NAO finds sickly Prison Service

20 May 04
Prison Service staff regularly suffer from stress, anxiety and depression during the course of their work, leading to sickness absence rates higher than the national average, according to the National Audit Office.

21 May 2004

Prison Service staff regularly suffer from stress, anxiety and depression during the course of their work, leading to sickness absence rates higher than the national average, according to the National Audit Office.

Its study, published on May 19, also confirmed a rise in assaults on prison officers by inmates.

Sickness absence across the service has risen since 1999 but 'much of the overall increase may be down to under-reporting in earlier years', the report says.
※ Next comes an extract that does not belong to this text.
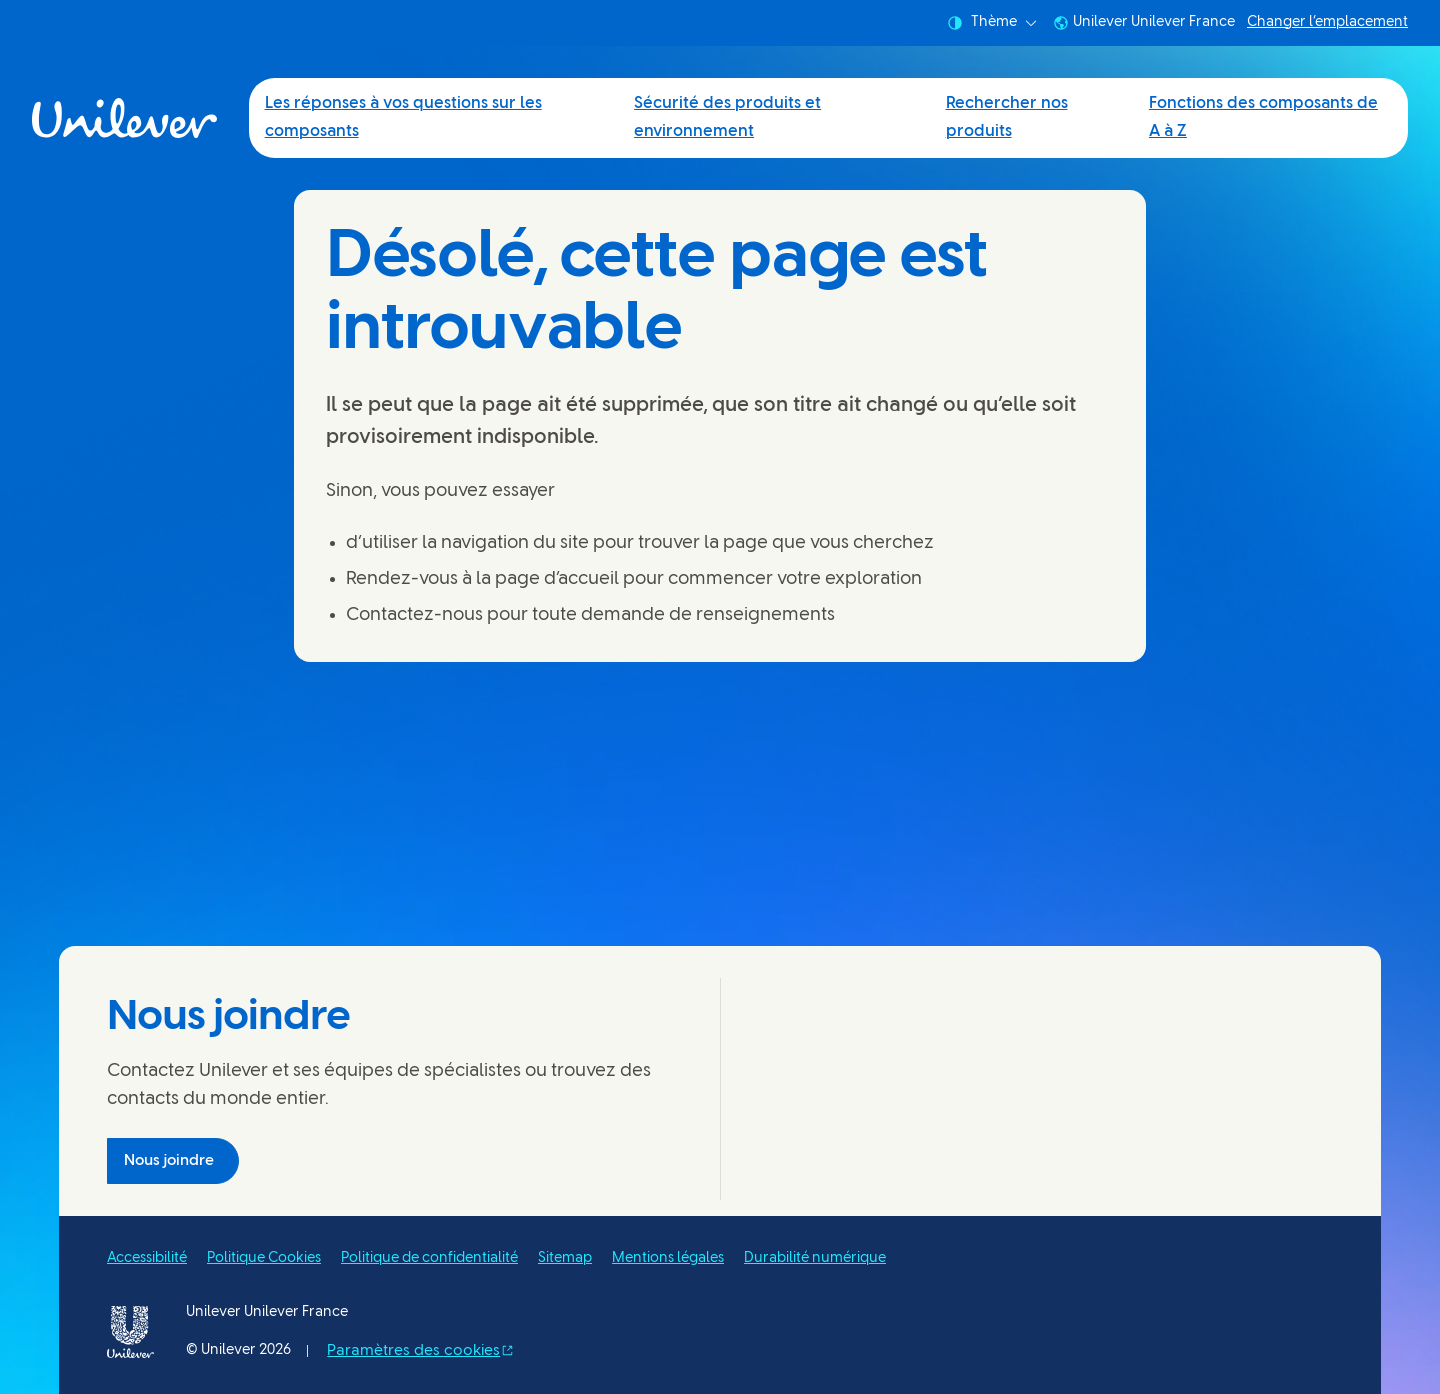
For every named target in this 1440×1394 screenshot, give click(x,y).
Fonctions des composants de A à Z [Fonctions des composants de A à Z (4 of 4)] (1263, 117)
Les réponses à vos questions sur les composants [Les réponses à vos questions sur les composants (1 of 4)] (403, 117)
However, it adds: 'Other reasons for the increase include a rise in the days lost because of depression, stress and anxiety among staff and as a result of accidents and assaults by prisoners.'

The number of reported assaults on staff leading to sick leave increased from 397 in 1999/2000 to 693 in 2002/03.

The Prison Officers Association recently told Public Finance that this rise could partly be attributed to 'worsening security conditions in newly privatised prisons where staff numbers had been reduced to cut costs'. In all, Prison Service staff took an average of 14.7 days off sick during 2002/03, compared with a target of nine days and the official 1997/98 level of 12.6 days. The new figures equate to 668,337 working days lost, which represents a full year's work for 3,000 staff at a cost of £80m.

However, auditors believe that poor record-keeping meant that the real 1997/98 level could have been as high as 15.9 days and that the rate is now falling due to 'rigorous' new procedures. Early indications are that the absence rate for 2003/04 is around 13.3 days per worker.

NAO chief Sir John Bourn urged the service to do more to reduce absenteeism to free scarce resources 'which could be used, for instance, to improve regimes for reducing re-offending rates or deal with the increased numbers of prisoners being held in custody'.